ビクッ!と震えた彼らは凍り付いたように動きを止める!
他の全てのものも息をのみ動きを止めた。
・・・母は笑った。
「よくやったわ、バーン。・・・いいえ、バーンの中の魔物。褒めてあげる。これで“魔王”に会いに行ける。・・・あの、愚かな子にね。」
『主!!』
・・・母が自ら進んで魔物の標的になったのだと気づいて、竜王は大地を震わすような声を上げた。
アッシュも駆けつけたタンも光と闇の精霊王もぴーちゃんも・・・たった1人で魔王と対峙しようとしている母の姿に、心の奥底から恐怖が這い上がるのを感じた。

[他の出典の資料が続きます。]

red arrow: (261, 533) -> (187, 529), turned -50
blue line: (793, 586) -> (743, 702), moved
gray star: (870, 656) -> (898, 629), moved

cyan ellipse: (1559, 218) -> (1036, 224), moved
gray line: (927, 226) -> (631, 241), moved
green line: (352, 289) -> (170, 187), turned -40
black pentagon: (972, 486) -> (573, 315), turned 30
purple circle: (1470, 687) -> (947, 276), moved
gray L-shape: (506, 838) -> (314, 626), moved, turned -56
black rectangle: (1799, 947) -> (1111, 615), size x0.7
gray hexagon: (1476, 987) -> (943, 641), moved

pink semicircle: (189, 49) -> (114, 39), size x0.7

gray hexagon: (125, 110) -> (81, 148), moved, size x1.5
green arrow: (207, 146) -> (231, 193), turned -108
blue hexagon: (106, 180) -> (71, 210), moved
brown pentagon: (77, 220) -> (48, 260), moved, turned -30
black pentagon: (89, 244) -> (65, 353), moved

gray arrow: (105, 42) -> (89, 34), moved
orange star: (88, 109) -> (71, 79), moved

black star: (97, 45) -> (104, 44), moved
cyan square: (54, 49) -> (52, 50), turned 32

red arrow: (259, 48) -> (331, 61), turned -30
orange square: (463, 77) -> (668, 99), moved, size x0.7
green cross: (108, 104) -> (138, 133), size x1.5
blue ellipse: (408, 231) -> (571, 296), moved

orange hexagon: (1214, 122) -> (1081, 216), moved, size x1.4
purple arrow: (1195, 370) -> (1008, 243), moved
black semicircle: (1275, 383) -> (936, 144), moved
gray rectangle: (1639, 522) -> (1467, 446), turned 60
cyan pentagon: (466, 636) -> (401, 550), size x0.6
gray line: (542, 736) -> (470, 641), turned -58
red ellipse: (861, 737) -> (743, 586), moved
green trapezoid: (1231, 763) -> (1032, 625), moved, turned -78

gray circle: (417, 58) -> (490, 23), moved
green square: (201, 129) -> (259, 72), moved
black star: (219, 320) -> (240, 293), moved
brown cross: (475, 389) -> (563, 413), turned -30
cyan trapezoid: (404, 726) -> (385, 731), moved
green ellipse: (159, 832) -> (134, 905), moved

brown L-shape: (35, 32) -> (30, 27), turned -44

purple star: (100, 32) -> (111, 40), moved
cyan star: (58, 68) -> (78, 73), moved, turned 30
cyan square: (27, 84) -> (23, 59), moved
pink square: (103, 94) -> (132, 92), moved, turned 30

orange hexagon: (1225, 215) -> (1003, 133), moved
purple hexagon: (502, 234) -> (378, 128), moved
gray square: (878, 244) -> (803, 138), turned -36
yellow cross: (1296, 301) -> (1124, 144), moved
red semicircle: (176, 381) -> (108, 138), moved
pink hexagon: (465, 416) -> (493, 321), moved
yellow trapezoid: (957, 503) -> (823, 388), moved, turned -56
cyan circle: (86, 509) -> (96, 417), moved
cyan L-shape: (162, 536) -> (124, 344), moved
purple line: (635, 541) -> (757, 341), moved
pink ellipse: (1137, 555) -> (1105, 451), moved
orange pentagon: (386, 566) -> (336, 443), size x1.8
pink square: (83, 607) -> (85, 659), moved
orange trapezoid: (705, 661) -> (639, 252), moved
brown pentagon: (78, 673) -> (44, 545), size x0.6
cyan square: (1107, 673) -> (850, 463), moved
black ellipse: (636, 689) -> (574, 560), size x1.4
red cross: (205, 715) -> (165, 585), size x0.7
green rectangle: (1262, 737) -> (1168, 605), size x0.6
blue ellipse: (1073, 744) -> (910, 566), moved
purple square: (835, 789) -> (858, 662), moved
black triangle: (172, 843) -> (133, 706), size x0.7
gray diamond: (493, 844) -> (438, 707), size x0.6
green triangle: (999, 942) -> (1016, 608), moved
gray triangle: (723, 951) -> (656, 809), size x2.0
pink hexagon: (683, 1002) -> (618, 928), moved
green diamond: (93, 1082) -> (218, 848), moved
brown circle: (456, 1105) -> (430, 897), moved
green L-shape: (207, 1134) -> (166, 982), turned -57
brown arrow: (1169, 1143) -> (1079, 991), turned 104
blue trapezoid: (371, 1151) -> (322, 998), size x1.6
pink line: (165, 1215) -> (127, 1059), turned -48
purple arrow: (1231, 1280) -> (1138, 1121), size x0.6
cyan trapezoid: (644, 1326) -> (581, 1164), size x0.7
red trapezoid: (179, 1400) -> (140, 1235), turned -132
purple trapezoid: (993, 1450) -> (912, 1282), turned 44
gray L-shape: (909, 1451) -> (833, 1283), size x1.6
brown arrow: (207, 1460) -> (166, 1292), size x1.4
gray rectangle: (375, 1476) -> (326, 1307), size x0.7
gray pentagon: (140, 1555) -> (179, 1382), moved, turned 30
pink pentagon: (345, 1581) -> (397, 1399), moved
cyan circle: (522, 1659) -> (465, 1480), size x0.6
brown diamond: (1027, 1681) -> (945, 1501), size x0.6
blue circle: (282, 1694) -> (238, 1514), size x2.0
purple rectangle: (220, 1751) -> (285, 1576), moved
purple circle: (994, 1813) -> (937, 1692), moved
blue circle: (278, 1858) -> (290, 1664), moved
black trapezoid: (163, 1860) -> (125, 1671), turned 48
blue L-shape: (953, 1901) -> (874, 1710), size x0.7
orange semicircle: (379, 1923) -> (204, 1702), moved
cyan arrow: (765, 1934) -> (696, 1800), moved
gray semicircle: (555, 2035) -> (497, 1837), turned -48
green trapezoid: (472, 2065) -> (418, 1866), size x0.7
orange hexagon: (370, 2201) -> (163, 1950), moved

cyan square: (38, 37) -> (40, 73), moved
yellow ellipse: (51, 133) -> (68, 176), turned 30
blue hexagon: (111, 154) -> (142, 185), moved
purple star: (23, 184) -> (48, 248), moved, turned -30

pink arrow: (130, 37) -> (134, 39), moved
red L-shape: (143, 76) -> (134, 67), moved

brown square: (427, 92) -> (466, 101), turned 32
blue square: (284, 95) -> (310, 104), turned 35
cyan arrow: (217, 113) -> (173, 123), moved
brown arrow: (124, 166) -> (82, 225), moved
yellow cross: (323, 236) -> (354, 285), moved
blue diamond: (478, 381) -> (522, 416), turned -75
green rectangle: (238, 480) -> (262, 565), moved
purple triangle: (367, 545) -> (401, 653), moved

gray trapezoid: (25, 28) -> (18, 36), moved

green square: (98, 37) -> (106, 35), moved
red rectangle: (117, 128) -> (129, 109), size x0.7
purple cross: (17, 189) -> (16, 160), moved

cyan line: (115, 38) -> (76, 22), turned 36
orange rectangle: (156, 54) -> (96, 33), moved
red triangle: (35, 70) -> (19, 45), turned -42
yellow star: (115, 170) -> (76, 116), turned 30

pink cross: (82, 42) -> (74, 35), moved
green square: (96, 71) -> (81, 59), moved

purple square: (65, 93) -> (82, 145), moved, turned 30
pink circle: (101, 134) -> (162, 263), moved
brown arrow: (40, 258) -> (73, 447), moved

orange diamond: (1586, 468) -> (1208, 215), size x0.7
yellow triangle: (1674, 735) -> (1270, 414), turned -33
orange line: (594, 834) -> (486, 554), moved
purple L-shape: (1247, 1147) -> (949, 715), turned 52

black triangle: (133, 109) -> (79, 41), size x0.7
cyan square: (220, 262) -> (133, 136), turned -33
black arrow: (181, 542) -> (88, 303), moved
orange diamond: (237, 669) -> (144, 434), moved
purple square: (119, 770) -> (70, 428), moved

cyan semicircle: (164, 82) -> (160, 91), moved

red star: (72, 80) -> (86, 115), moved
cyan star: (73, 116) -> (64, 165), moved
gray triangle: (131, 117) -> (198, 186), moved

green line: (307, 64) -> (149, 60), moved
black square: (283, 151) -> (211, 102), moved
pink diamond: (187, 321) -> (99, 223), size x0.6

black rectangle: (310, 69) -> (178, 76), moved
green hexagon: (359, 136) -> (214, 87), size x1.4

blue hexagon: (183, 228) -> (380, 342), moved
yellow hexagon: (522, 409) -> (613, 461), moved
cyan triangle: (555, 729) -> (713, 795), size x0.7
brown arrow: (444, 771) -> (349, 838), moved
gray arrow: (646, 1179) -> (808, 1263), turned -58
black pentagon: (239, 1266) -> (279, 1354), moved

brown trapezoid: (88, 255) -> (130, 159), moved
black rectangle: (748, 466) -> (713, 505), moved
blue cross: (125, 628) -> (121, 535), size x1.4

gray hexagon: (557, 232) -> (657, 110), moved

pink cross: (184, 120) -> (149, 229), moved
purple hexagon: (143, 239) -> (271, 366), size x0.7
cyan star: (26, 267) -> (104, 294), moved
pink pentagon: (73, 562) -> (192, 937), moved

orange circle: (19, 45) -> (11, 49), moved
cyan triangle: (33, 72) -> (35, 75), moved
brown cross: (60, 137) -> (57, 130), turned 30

他のどんなことにも恐怖など覚えない彼らが体の震えるのを止められない。
母は・・・今の母は、人間だ。
魔王の力の前にはひとたまりもない存在だ。
その母がたった1人で魔王の元に赴こうとしている。
・・・なのに彼らには止める術がない。
他ならぬ母が、彼らに動くなと命じたから・・・。
有り余る力を持つ彼らは、魔王が光の柱を目標に、彼らの唯一無二の大切な存在を攫おうと迫るのを、ただ震えて見守る以外できなかった。
美咲は・・・未だに混乱していた。
何が何だかわからない。
何故、カイトがバーミリオンを抑えているのか?
何故、竜王が突如現れた人を床に叩きつけているのか?
何故、みんなが強ばった顔で母を見詰めているのか?
(・・・なんで、ママはあんな光の中に居るの?)
光の中で母は・・・笑っている。
美咲は体が震えるのを感じた。
急に理解した。
母は何かをしようとしている。
あの母の笑顔は、1人で何かをしようとしている時の笑顔だ。
たいていそれは、美咲のためで・・・そして、危険なことなのだ。
(竜王さんのあんなに余裕のない様子、初めて見る・・・)
アッシュやタン、光と闇の精霊王も焦っている。ぴーちゃんなど混乱したようにグルグルと意味もなく飛び回っていた。
(止めなきゃ!!)
美咲は思った。
・・・美咲は、この中で唯一母の命令を無視できる存在だった。
母が間違っていると思えば、平気で無視したり逆らったりできる。
今もそうだった。
母をこのままあの光の中に居させてはいけない!
美咲はそう思った。
誰もが動けない中・・・美咲は、母に向かって走り出す。
驚愕して目を見開いた母の顔を見詰めたまま、光の柱の中に飛び込んだ美咲は・・・母を突き飛ばした!
それは、全てを承知して思うままに事を運び、その場を支配していたと思っていた母の・・・たったひとつの誤算だった。
光の柱から弾き飛ばされた母は、たった今まで自分の居た場所に立つ美咲を見詰める。
そしてその瞬間、光の柱を目標に伸ばされた魔王の力が到達した!!
世界のその一点に集中した魔王の力!
人間の王の障壁を破り、侵入し、柱の中の者を掴みとり・・・消える。
美咲は、あっという間に魔王に連れ去られてしまった。
「!!美咲・・・美咲!!・・・美咲っ!!!」
母の絶叫が響く!!!
それは、女神シャトルーズが、存在してから初めて発した・・・ただの母親の悲鳴だった。